Text chat can wait. Voice can’t. If retrieval takes too long, the user does not think, “Ah, pgvector is doing its best.” They think the agent stopped working.
One of my worst latency bugs came from starting a voice session inside a long chat and sending too much recent transcript context into Deepgram. It was technically “more context.” It was also worse. The fix was to keep startup context small: a few compact recent messages, shorter profile/rules text, fewer memory facts, then let search_memory pull older detail only when needed.
Small hot context. Fast tool retrieval. No giant transcript dump.
That is the pattern.
Voice Has To Write Back
If voice turns do not save back into the normal chat, the app has already split in two.
In RecallMEM, when Deepgram emits ConversationText, the app appends it into the same message list normal chat uses. Assistant turns go through the normal save path. Memory extraction runs after that, the same way it does for text.
That means a voice conversation can become future memory. No separate voice database. No special transcript format. No “the app remembers what I typed but forgets what I said.”
That sounds obvious. It is exactly the kind of obvious thing demos skip.
Voice is allowed to feel new to the user. It should not be new to the architecture.
The Bug That Made This Real
The first working version was not done.
The agent greeted out loud. Great. Then later turns came back as text only. Not great.
At first it looked like a model problem, or maybe a Deepgram problem, or maybe one of those haunted browser-audio bugs that make you question your career choices.
It was simpler than that. I had tied “ready for audio” too tightly to one event. The client needed to unlock playback on more than one valid signal:
case "AgentThinking":
allowNextAgentAudio();
setStatus("thinking");
break;
case "AgentStartedSpeaking":
stopPlayback(false);
setStatus("speaking");
break;
case "ConversationText":
if (role === "assistant") allowNextAgentAudio();
appendConversationText(role, content || "");
break;
The fix was small. The lesson was not.
A hello-world voice bot can pretend there is one clean path through the system. A real voice product has interruptions, stale audio, overlapping chunks, dead air during tool calls, reconnects, sample-rate mismatches, and people trying to use it in rooms that are not silent recording studios.
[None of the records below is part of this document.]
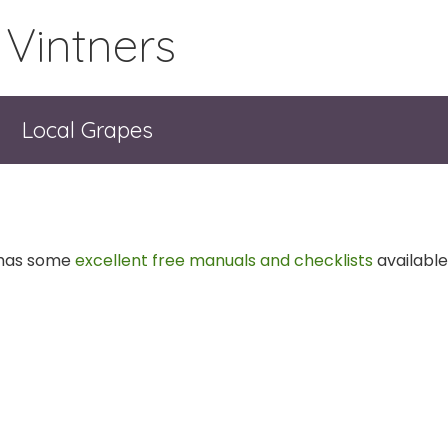
 Vintners
Local Grapes
 has some
excellent free manuals and checklists
available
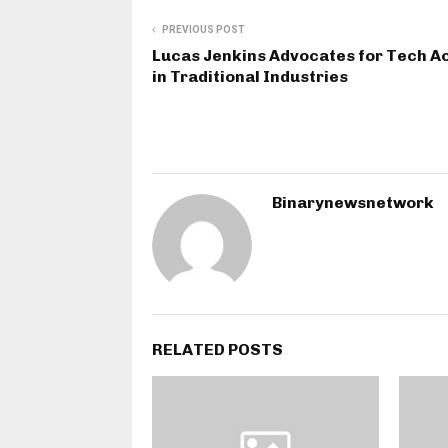
PREVIOUS POST
Lucas Jenkins Advocates for Tech A
in Traditional Industries
Binarynewsnetwork
RELATED POSTS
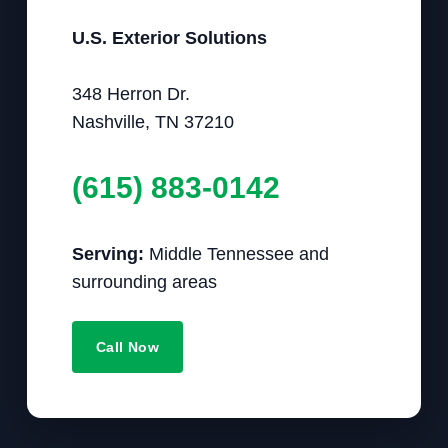
U.S. Exterior Solutions
348 Herron Dr.
Nashville, TN 37210
(615) 883-0142
Serving:
Middle Tennessee and
surrounding areas
Call Now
That is why the mute button mattered too. At first, mute felt like a nice extra. Then it became obvious that a voice agent you can’t control in a loud room is not a product. It is a demo waiting to embarrass you.
The Pattern
I would use this architecture when an app already has a text AI experience and voice needs access to the same tools, memory, transcripts, settings, or user context.
I would not use it for a throwaway voice bot. If all you need is “talk to a bot once,” keep it simple. Record, transcribe, respond, speak. Done.
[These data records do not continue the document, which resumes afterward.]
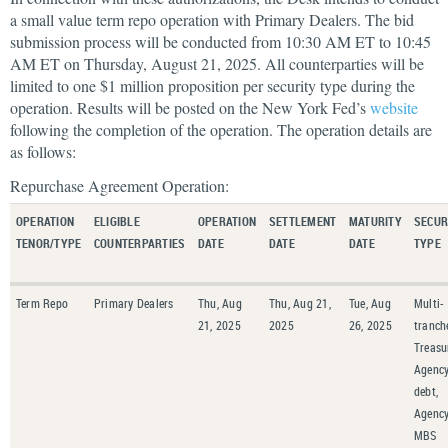
a small value term repo operation with Primary Dealers. The bid
submission process will be conducted from 10:30 AM ET to 10:45
AM ET on Thursday, August 21, 2025. All counterparties will be
limited to one $1 million proposition per security type during the
operation. Results will be posted on the New York Fed’s
website
following the completion of the operation. The operation details are
as follows:
Repurchase Agreement Operation:
OPERATION
ELIGIBLE
OPERATION
SETTLEMENT
MATURITY
SECUR
TENOR/TYPE
COUNTERPARTIES
DATE
DATE
DATE
TYPE
Term Repo
Primary Dealers
Thu, Aug
Thu, Aug 21,
Tue, Aug
Multi-
21, 2025
2025
26, 2025
tranch
Treasu
Agenc
debt,
Agenc
MBS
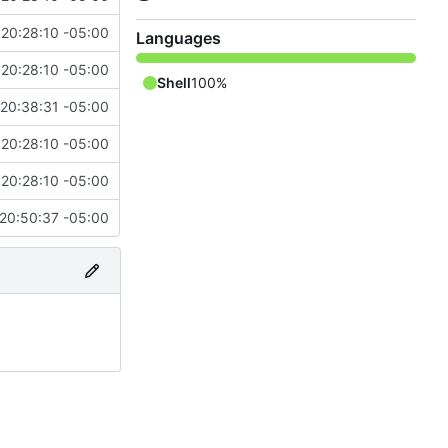
20:28:10 -05:00
Languages
20:28:10 -05:00
Shell
100%
 20:38:31 -05:00
20:28:10 -05:00
20:28:10 -05:00
20:50:37 -05:00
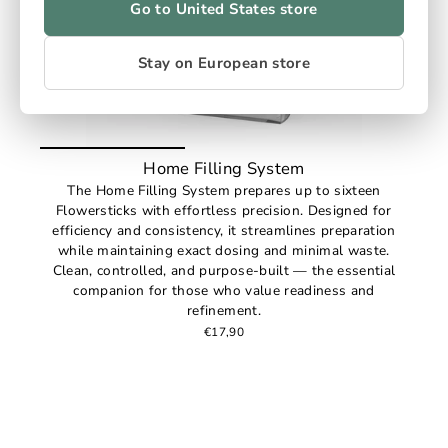
Go to United States store
Stay on European store
Home Filling System
The Home Filling System prepares up to sixteen
Flowersticks with effortless precision. Designed for
efficiency and consistency, it streamlines preparation
while maintaining exact dosing and minimal waste.
Clean, controlled, and purpose-built — the essential
companion for those who value readiness and
refinement.
€17,90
But once the app has state, voice has to join that state.
That is the lesson here. Not “use this WebSocket.” Not “here is the right sample rate.” Those details matter, but they are not the argument.
The argument is that voice is not a layer you sprinkle over an AI app after the product is already built. Voice is another interface into the same product system. If you treat it like a separate thing, users will find the split immediately.
They will ask the voice agent about something the text app knows. They will expect the transcript to save. They will expect memory to update. They will expect settings to carry over. They will not care that your demo worked.
Deepgram gives you the realtime voice loop. That is the part you should not want to rebuild.
Your app still has to own the product.
That means memory stays in the app. Tools stay behind app boundaries. Tokens stay server-side. Transcripts save through the normal path. The model gets context, not ownership.
A voice demo can be one request wearing a microphone. A voice product has to belong to the system around it.